Reproduce the records exactly. Leave the pictures out.

[Dataset entries]
□ □ □ □
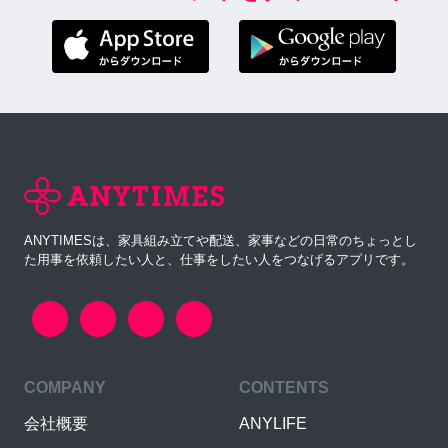
ANYTIMESは、家具組み立てや配送、家事などの日常のちょっとし
た用事を依頼したい人と、仕事をしたい人をつなげるアプリです。
COMPANY
CONTENTS
会社概要
ANYLIFE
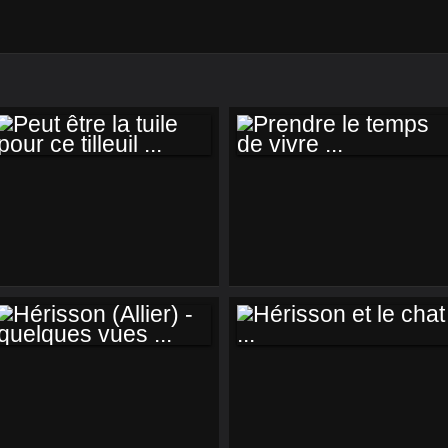
PEUT ÊTRE LA
PRENDRE LE
TUILE POUR CE
TEMPS DE VIVRE ...
TILLEUIL ...
HÉRISSON (ALLIER)
HÉRISSON ET LE
- QUELQUES VUES
CHAT ...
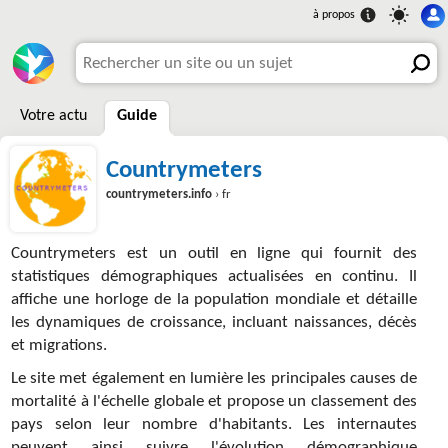
Votre actu
Guide
Countrymeters
countrymeters.info
› fr
Countrymeters est un outil en ligne qui fournit des
statistiques démographiques actualisées en continu. Il
affiche une horloge de la population mondiale et détaille
les dynamiques de croissance, incluant naissances, décès
et migrations.
Le site met également en lumière les principales causes de
mortalité à l'échelle globale et propose un classement des
pays selon leur nombre d'habitants. Les internautes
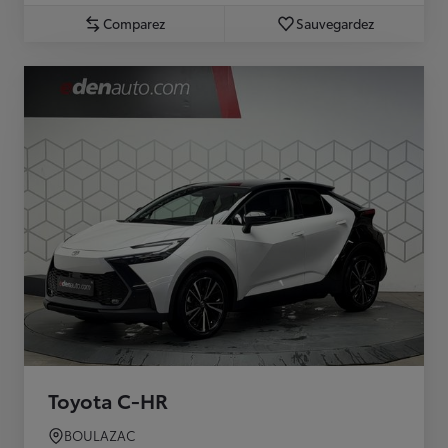
Comparez
Sauvegardez
Toyota C-HR
BOULAZAC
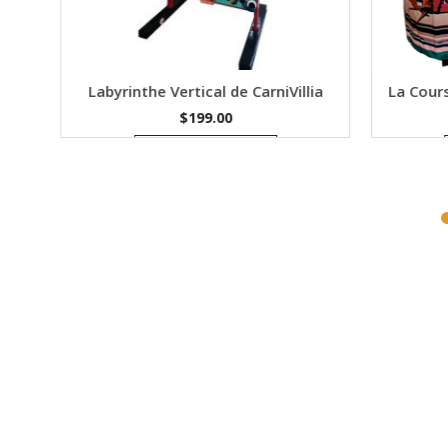
Labyrinthe Vertical de CarniVillia
La Cours
$
199.00
Ajouter au devis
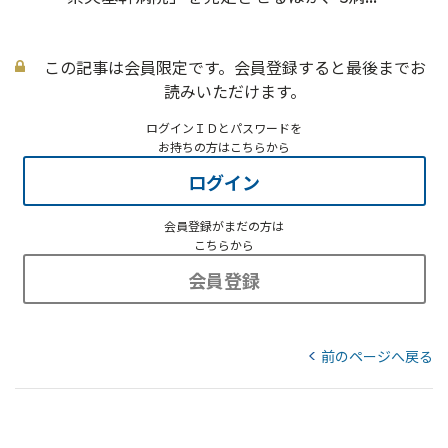
この記事は会員限定です。会員登録すると最後までお
読みいただけます。
ログインＩＤとパスワードを
お持ちの方はこちらから
ログイン
会員登録がまだの方は
こちらから
会員登録
前のページへ戻る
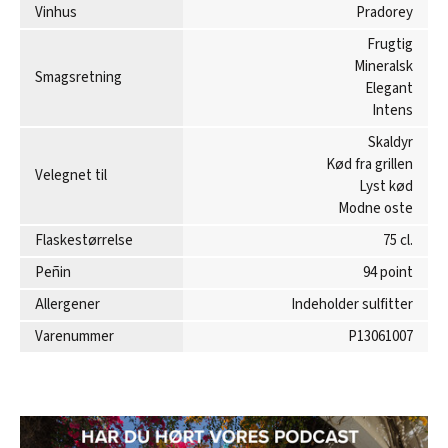
Vinhus
Pradorey
Frugtig
Mineralsk
Smagsretning
Elegant
Intens
Skaldyr
Kød fra grillen
Velegnet til
Lyst kød
Modne oste
Flaskestørrelse
75 cl.
Peñin
94 point
Allergener
Indeholder sulfitter
Varenummer
P13061007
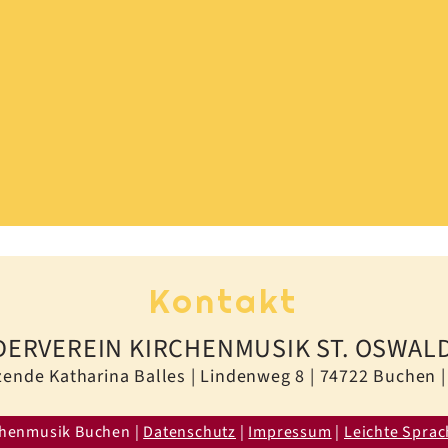
Kontakt
ERVEREIN KIRCHENMUSIK ST. OSWALD 
zende Katharina Balles | Lindenweg 8 | 74722 Buchen 
chenmusik Buchen |
Datenschutz
|
Impressum
|
Leichte Spra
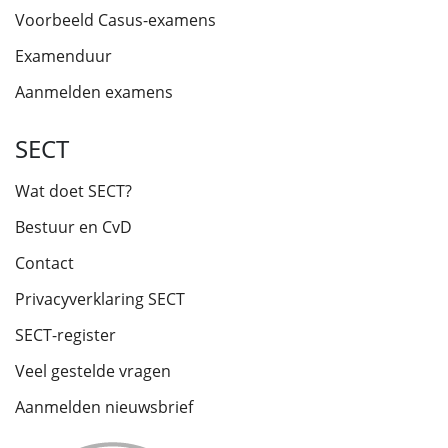
Voorbeeld Casus-examens
Examenduur
Aanmelden examens
SECT
Wat doet SECT?
Bestuur en CvD
Contact
Privacyverklaring SECT
SECT-register
Veel gestelde vragen
Aanmelden nieuwsbrief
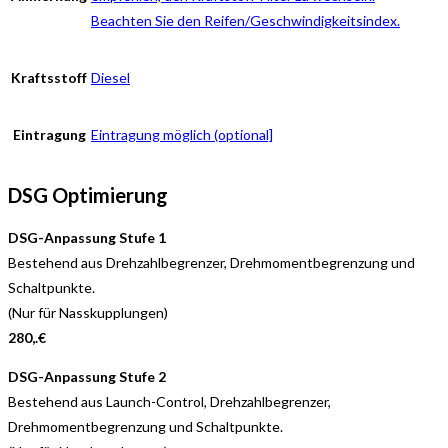
Beachten Sie den Reifen/Geschwindigkeitsindex.
Kraftsstoff
Diesel
Eintragung
Eintragung möglich (optional]
DSG Optimierung
DSG-Anpassung Stufe 1
Bestehend aus Drehzahlbegrenzer, Drehmomentbegrenzung und
Schaltpunkte.
(Nur für Nasskupplungen)
280,.€
DSG-Anpassung Stufe 2
Bestehend aus Launch-Control, Drehzahlbegrenzer,
Drehmomentbegrenzung und Schaltpunkte.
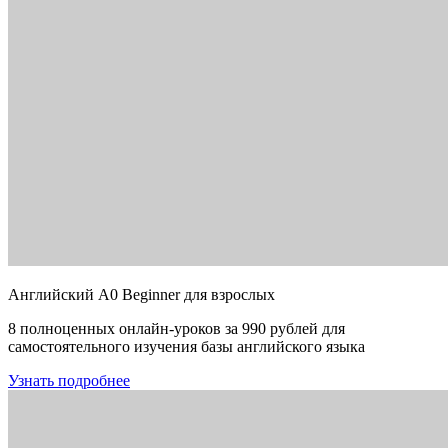
Английский A0 Beginner для взрослых
8 полноценных онлайн-уроков за 990 рублей для
самостоятельного изучения базы английского языка
Узнать подробнее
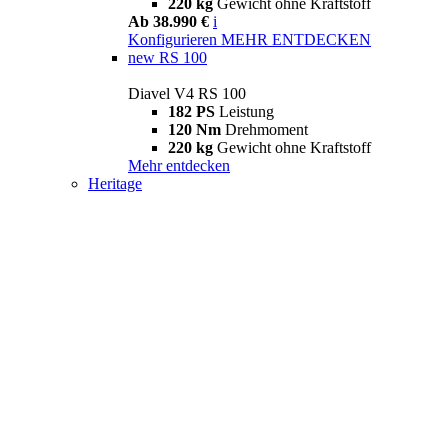
220 kg
Gewicht ohne Kraftstoff
Ab 38.990 €
i
Konfigurieren
MEHR ENTDECKEN
new
RS 100
Diavel V4 RS 100
182 PS
Leistung
120 Nm
Drehmoment
220 kg
Gewicht ohne Kraftstoff
Mehr entdecken
Heritage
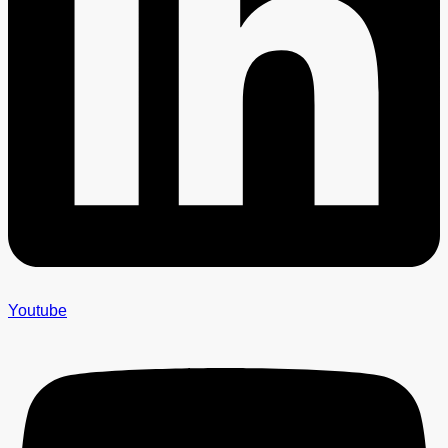
Youtube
□ □ □ □
_EXERCISE RESULT:_
ANYTIMESは、家具組み立てや配送、家事などの日常のちょっとし
た用事を依頼したい人と、仕事をしたい人をつなげるアプリです。
COMPANY
CONTENTS
会社概要
ANYLIFE
PEUT ÊTRE LA
PRENDRE LE
TUILE POUR CE
TEMPS DE VIVRE ...
TILLEUIL ...
HÉRISSON (ALLIER)
HÉRISSON ET LE
- QUELQUES VUES
CHAT ...
Votre actu
Guide
Countrymeters
countrymeters.info
› fr
Countrymeters est un outil en ligne qui fournit des
statistiques démographiques actualisées en continu. Il
affiche une horloge de la population mondiale et détaille
les dynamiques de croissance, incluant naissances, décès
et migrations.
Le site met également en lumière les principales causes de
mortalité à l'échelle globale et propose un classement des
pays selon leur nombre d'habitants. Les internautes
Comparez
Sauvegardez
Toyota C-HR
BOULAZAC
Labyrinthe Vertical de CarniVillia
La Cours
$
199.00
Ajouter au devis
この記事は会員限定です。会員登録すると最後までお
読みいただけます。
ログインＩＤとパスワードを
お持ちの方はこちらから
ログイン
会員登録がまだの方は
こちらから
会員登録
前のページへ戻る
Vinhus
Pradorey
Frugtig
Mineralsk
Smagsretning
Elegant
Intens
Skaldyr
Kød fra grillen
Velegnet til
Lyst kød
Modne oste
Flaskestørrelse
75 cl.
Peñin
94 point
Allergener
Indeholder sulfitter
Varenummer
P13061007
Kontakt
ERVEREIN KIRCHENMUSIK ST. OSWALD 
zende Katharina Balles | Lindenweg 8 | 74722 Buchen 
chenmusik Buchen |
Datenschutz
|
Impressum
|
Leichte Spra
Voorbeeld Casus-examens
Examenduur
Aanmelden examens
SECT
Wat doet SECT?
Bestuur en CvD
Contact
Privacyverklaring SECT
SECT-register
Veel gestelde vragen
Aanmelden nieuwsbrief
Beachten Sie den Reifen/Geschwindigkeitsindex.
Kraftsstoff
Diesel
Eintragung
Eintragung möglich (optional]
DSG Optimierung
DSG-Anpassung Stufe 1
Bestehend aus Drehzahlbegrenzer, Drehmomentbegrenzung und
Schaltpunkte.
(Nur für Nasskupplungen)
280,.€
DSG-Anpassung Stufe 2
Bestehend aus Launch-Control, Drehzahlbegrenzer,
Drehmomentbegrenzung und Schaltpunkte.
Английский A0 Beginner для взрослых
8 полноценных онлайн-уроков за 990 рублей для
самостоятельного изучения базы английского языка
Узнать подробнее
220 kg
Gewicht ohne Kraftstoff
Ab 38.990 €
i
Konfigurieren
MEHR ENTDECKEN
new
RS 100
Diavel V4 RS 100
182 PS
Leistung
120 Nm
Drehmoment
220 kg
Gewicht ohne Kraftstoff
Mehr entdecken
Heritage
Youtube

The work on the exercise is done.